▶ **Extracted page text data**:
***

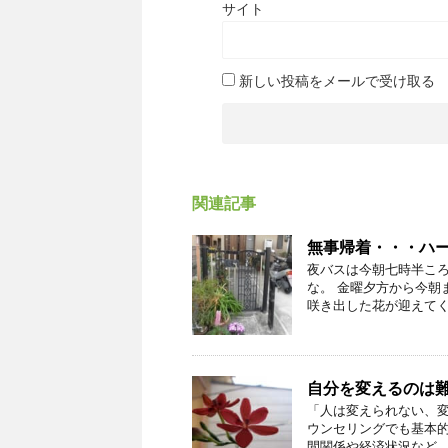
サイト
新しい投稿をメールで受け取る
関連記事
無事帰着・・・ハ
夜バスは今朝七時半こ
な。 金曜夕方から今朝
咲き出した花が迎えてくれ
自分を変えるのは
「人は変えられない、
ウンセリングでも基本
間関係や経済状況など、困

***

▶ **EXERCISE AIM**: Would you please print out all the records above exactly, minus any pictures?

▶ **RESPONSE AREA**:
サイト
新しい投稿をメールで受け取る
関連記事
無事帰着・・・ハ
夜バスは今朝七時半こ
な。 金曜夕方から今朝
咲き出した花が迎えてくれ
自分を変えるのは
「人は変えられない、
ウンセリングでも基本
間関係や経済状況など、困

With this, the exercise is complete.